WHAT NEEDS TO BE DONE => Text in the records must be reproduced exactly, and pictures must be skipped.
[INFORMATION SHOWN]
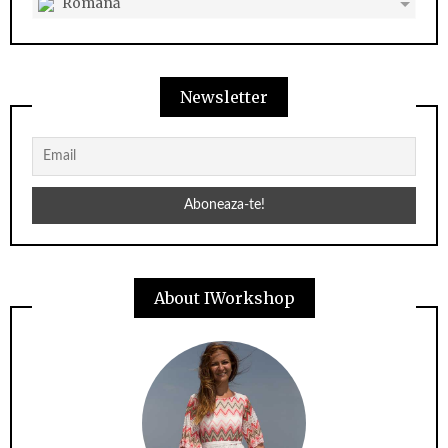
Română
Newsletter
About IWorkshop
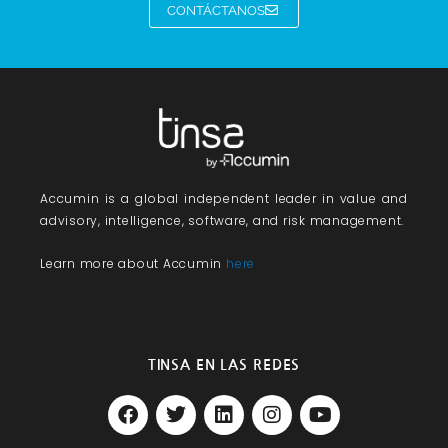
CONTÁCTANOS
Accumin
is a global independent leader in value and
advisory, intelligence, software, and risk management.
Learn more about Accumin
here
TINSA EN LAS REDES
F
T
L
I
Y
a
w
i
n
o
c
i
n
s
u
[/INFORMATION SHOWN]
RESPONSE AREA =>
Română
Newsletter
About IWorkshop
CONTÁCTANOS
Accumin
is a global independent leader in value and
advisory, intelligence, software, and risk management.
Learn more about Accumin
here
TINSA EN LAS REDES
F
T
L
I
Y
a
w
i
n
o
c
i
n
s
u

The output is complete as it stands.